New Jersey's problem with Tesla is not so much a sign of that state's cultural distance from Silicon Valley as it is an indication of Tesla's disruptive potential.

Svelte and shiny, the Tesla Model S (NASDAQ:TSLA) is already an icon of the tech lifestyle. When a new, hypermodern segment of San Francisco's Bay Bridge opened last fall, a fleet of the electric luxury sedans was the first to roll across, glinting as prettily as the white struts above and the gray waves below. Driving a Tesla across the Bay Bridge's new eastern span was a weekend activity of choice for the city's tech elite -- so it somehow doesn't feel surprising to say that you can't buy a Tesla in New Jersey. But this is not so much a sign of that state's cultural distance from Silicon Valley as it is a sign of Tesla's disruptive potential. It's not that New Jersey isn't cool enough for Tesla. It's that the sale of the cars there has been banned, in a last, likely wasted, effort expended by conventional automotive dealers threatened by its business model.

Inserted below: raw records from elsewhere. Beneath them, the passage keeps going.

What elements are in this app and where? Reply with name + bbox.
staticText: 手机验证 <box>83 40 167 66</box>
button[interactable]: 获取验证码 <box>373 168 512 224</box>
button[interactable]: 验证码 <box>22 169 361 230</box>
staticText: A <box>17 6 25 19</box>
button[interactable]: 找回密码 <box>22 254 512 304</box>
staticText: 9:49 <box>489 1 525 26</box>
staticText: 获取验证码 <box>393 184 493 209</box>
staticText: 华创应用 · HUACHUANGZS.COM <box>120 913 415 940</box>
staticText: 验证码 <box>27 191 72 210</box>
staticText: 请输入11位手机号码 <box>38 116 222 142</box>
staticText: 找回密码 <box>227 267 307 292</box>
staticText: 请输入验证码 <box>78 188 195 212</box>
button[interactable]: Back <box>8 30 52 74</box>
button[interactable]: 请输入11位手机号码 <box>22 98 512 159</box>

In short, Tesla sells directly to its customers. In New Jersey the law requires that auto manufacturers sell through dealers. That means customers go to a lot, meet with a salesperson, and get pressured into purchasing a vehicle for which they will almost immediately feel a great deal of buyer's remorse. Same old, same old. By contrast, there are no independent Tesla dealerships. The company operates not lots but showrooms, often located in malls. These sleek retail spaces -- with two or three cars, including the Model S, dramatically parked under spotlights in a single aisle -- are more like Apple (NASDAQ:AAPL) stores (as are their distinctly non-pushy employees) and like Apple's interactive display spaces in which customers can ask questions about products and see them in the flesh (or steel). Then they are welcome to order online, at home -- once they've fully considered a purchase; they can also schedule a test-drive at another facility.

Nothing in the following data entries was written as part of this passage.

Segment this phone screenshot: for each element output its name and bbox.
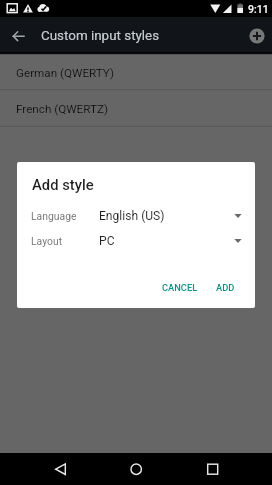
button[interactable]: German (QWERTY) (0, 54, 272, 90)
staticText: ADD (216, 282, 235, 293)
button[interactable]: ADD (208, 277, 243, 298)
button[interactable]: French (QWERTZ) (0, 90, 272, 127)
button[interactable]: Back (48, 457, 72, 481)
staticText: 9:11 (248, 3, 269, 15)
button[interactable]: Layout (17, 228, 255, 254)
staticText: English (US) (99, 209, 165, 223)
staticText: Add style (32, 176, 94, 193)
staticText: Language (31, 210, 77, 222)
staticText: CANCEL (162, 282, 198, 293)
staticText: French (QWERTZ) (16, 102, 108, 116)
staticText: Custom input styles (41, 28, 160, 44)
staticText: PC (99, 234, 115, 248)
button[interactable]: Add style (244, 23, 270, 49)
button[interactable]: Back (6, 23, 32, 49)
staticText: German (QWERTY) (16, 66, 115, 80)
button[interactable]: Language (17, 203, 255, 229)
button[interactable]: Recent apps (200, 457, 224, 481)
staticText: Layout (31, 235, 63, 247)
button[interactable]: Home (124, 457, 148, 481)
button[interactable]: CANCEL (154, 277, 206, 298)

What seems a superior way of selling cars also demonstrates the inefficiency, added expense, and decided unpleasantness of the old way. Wired's opinion on the New Jersey ban is telling: If Tesla's direct-to-buyer approach is forbidden, then "buying a car will always suck."
Recent history is rife with clashes between technology and older, more conventional businesses -- and those technologies ultimately winning, often after struggles with politicians swayed by powerful lobbies from various industries. Two years ago, San Francisco-based transportation network company Uber found itself beset with lawsuits and bans. Uber rides were forbidden in New York and Los Angeles because the taxi lobby was intent on keeping Uber vehicles off the street. Regulations forbidding the use of electronic devices on the road were leveraged to shut down the service (users summon Uber drivers using a smartphone, to which the drivers must respond in order to schedule a pickup). The same is true of Uber's major competitor, San Francisco-based Lyft.

But business models can shift almost as quickly as gears on a manual transmission. Indeed, we could say that if there's no pushback at the state or city level, then a company hasn't disrupted anything; it may have made something better or different, but it has not forced anything new into being.